In dealing with the various models of the relation of the church to Israel, Klappert categorizes Barth’s doctrine of Israel as a tension between a christological-eschatological–participation model and an ecclesiological-integration model. Because of this unresolved tension in Barth’s thought, Barth expresses his doubt about Jewish-Christian dialogue, while at the same time calling for ecumenical dialogue and rejecting a Christian mission to the Jews (CD IV/3.2:877). Although Klappert is aware of Barth’s decisive rejection of Christian anti-Semitism, he understands this rejection as a tension, conflict, and impasse in Barth’s doctrine of Israel.

When it comes to Karl Barth’s treatment of Israel in his doctrine of election (CD II/2), it was formed between the winter semester of 1939–1940 and the winter semester of 1941–1942. This doctrine of election was comprised at roughly the same time as the Wannsee conference on January 20, 1942, during which time the Final Solution of systematic execution of the Jews was organized and planned. It is unlikely that Barth knew of any details of genocidal activity when he was engaged in his reflection on Israel in CD II/2. Although Barth has a positive approach to the Jews—because of some elements of his integration model—he argues that the Jewish form of the community has a different function from the church. Compared with the service of the church for the witness to God’s mercy, the distinctive witness of Israel is to the judgment of God and thus to the frailty and death of the passing man.

What Themes will be Organized, Investigated, and Actualized in this Monograph?

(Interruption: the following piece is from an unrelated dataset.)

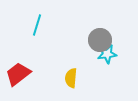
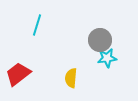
cyan star: moved 4 px down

Given the debates about political radicalism, theologia naturalis, and Israel in Barth’s theology, in this monograph I am interested in tracing and analyzing the particular and inclusive dimension of Barth’s theology of God’s Word in action and how this dimension effects the development of his dialectical theology via analogical theology; I am interested, further, in his dogmatic theology. For this task I will deal with Barth’s reflection of God’s Word in action with respect to political ethics, Israel, and recognition of religious others.

Barth’s concept of God’s Word in action for the world was shaped and influenced considerably by his practical-socialist experience and thus is inseparable from society, culture, and politics. However, Barth’s profound elaboration of theological Sache is not reducible merely to an anthropological experiential-expressive quarter. As Schellong cautions about Marquardt’s interpretation, a reading of Barth through his social biography should not fall into reductionism.75

Therefore, my concern in this monograph is to show a relation between Barth’s theological thinking about current issues in his time (such as political radicalism, Israel, natural theology, and religious others) by examining and analyzing the development of Barth’s theology biographically and contextually from his earliest writings on toward his dogmatic theology. Here it is of special importance to scrutinize and reflect on what basic theological factors of God’s Word in action interact with Barth’s political engagement taking issue with a social, political, and cultural agenda. The relevance of theology to social questions or, in other words, a connection between theology and political involvement, would be formulated and conceptualized in various contextual stages with respect to Barth’s attitude of “beginning always at the beginning.”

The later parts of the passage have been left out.